The competition encompasses a wide range of hospitality professionals; Chefs, Cooks, Pastry Chefs, Apprentices, Armed Forces Personnel, Industrial Caterers, Training Providers and Home Cake Decorators. There are both individual and team chef events. The “Global Chef” comp has chefs competing from many countries including Fiji and NZ for the title. In the group event, there are teams from Hong Kong, Thailand, Germany and Singapore competing alongside the Australian team. There are also a few local teams such as the Pan Pacific and the WA team. They are all vying for the title of “Restaurant of Champions”.
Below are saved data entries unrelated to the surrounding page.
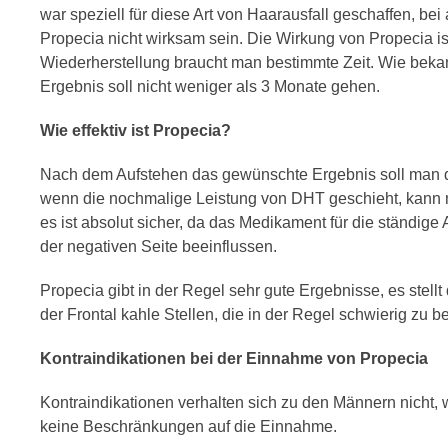
war speziell für diese Art von Haarausfall geschaffen, b
Propecia nicht wirksam sein. Die Wirkung von Propecia ist
Wiederherstellung braucht man bestimmte Zeit. Wie bekann
Ergebnis soll nicht weniger als 3 Monate gehen.
Wie effektiv ist Propecia?
Nach dem Aufstehen das gewünschte Ergebnis soll man d
wenn die nochmalige Leistung von DHT geschieht, kann 
es ist absolut sicher, da das Medikament für die ständi
der negativen Seite beeinflussen.
Propecia gibt in der Regel sehr gute Ergebnisse, es stel
der Frontal kahle Stellen, die in der Regel schwierig zu b
Kontraindikationen bei der Einnahme von Propecia
Kontraindikationen verhalten sich zu den Männern nicht, we
keine Beschränkungen auf die Einnahme.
The “Restaurant of Champions” event involves teams of 5 chefs having to create a 3 course menu. They have five hours in which they have to prep, and then serve the dishes, for 80 people. Chefs day started at 4.30am. By the end of service he would be shattered! The judges fly in from all around the world and scrutinise the very tiniest of details, nothing would get past them. They are judged on everything from technique to flavour and presentation. Even the way that they work in the kitchen is critiqued – if there is too much mess they have points deducted. If there is too much in their bins they get points deducted for wastage.

The teams competing on day one were the Pan Pacific Hotel, The Western Australian team and Thailand’s national team. I was lucky to be seated at the WA Team table and what a treat that was.
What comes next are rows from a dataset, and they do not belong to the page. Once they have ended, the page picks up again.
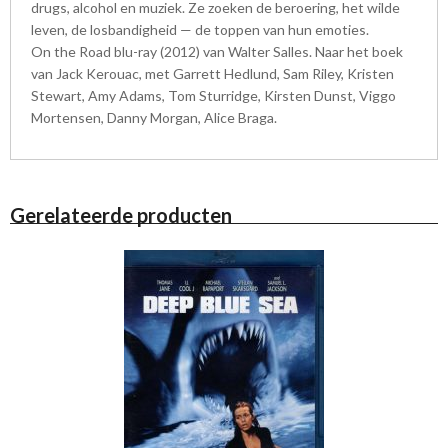
drugs, alcohol en muziek. Ze zoeken de beroering, het wilde
leven, de losbandigheid — de toppen van hun emoties.
On the Road blu-ray (2012) van Walter Salles. Naar het boek
van Jack Kerouac, met Garrett Hedlund, Sam Riley, Kristen
Stewart, Amy Adams, Tom Sturridge, Kirsten Dunst, Viggo
Mortensen, Danny Morgan, Alice Braga.
Gerelateerde producten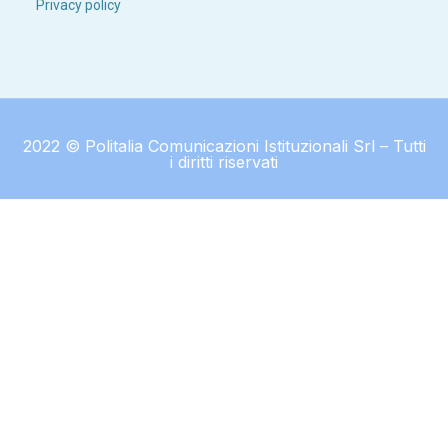
Privacy policy
2022 © Politalia Comunicazioni Istituzionali Srl – Tutti
i diritti riservati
Entrée – West Australian Scallops, pea textures, black pudding puree, bacon & curried sweetbreads

Any dish with scallops is always a winner for me. The entree was very pretty too; Garnished with Salmon roe, Smoked white fish roe and Pea tendrils. All the components (and there were a lot) worked well together. The peas came in a “green pea powder” form and also a puree. The sweetbreads were delish in a crispy panko crumb. But for me, the hero of the dish was the black pudding puree. I have to admit, usually I’m not a huge fan of “blood puddings”, but on this occasion I could have licked it off the plate!! Delish!

Main – Mint Gremolata Crusted Lamb Roulade, Braised Lamb shoulder, Semolina gnocchi with butternut pumpkin puree, red wine shallot, baby carrots, brussel sprout wedges and red wine jus.

This was a stunner. The Lamb roulade was beautifully cooked and rolled with a creamy chicken mousse. The lamb shoulder was braised in red wine and was so full of flavour – yummy! The semolina gnocchi was a nice accompaniment to the rich meats and was well seasoned and the pecorino cheese really subtle, but tasty. The veg was cooked to perfection. I even could have eaten more BRUSSEL SPROUTS!! Really!!

Dessert – Raspberry Coconut Slice, Peach Tea Macaroon, White Chocolate Panna cotta, Lemon Curd, Peach Sorbet, Peach and Berry Salad

All the components of the dessert worked really well together. As a whole, it was really flavoursome. The raspberry coconut slice was fluffy and light. All the peach components were lovely. The lemon curd gave it a little kick. My favourite part of the dish was the white chocolate panna cotta, what a combo! The luxuriously silky texture was fantastic. A great finish to a fab lunch. Now just to cross our fingers and toes and hope team WA did well with those eagle-eyed judges!!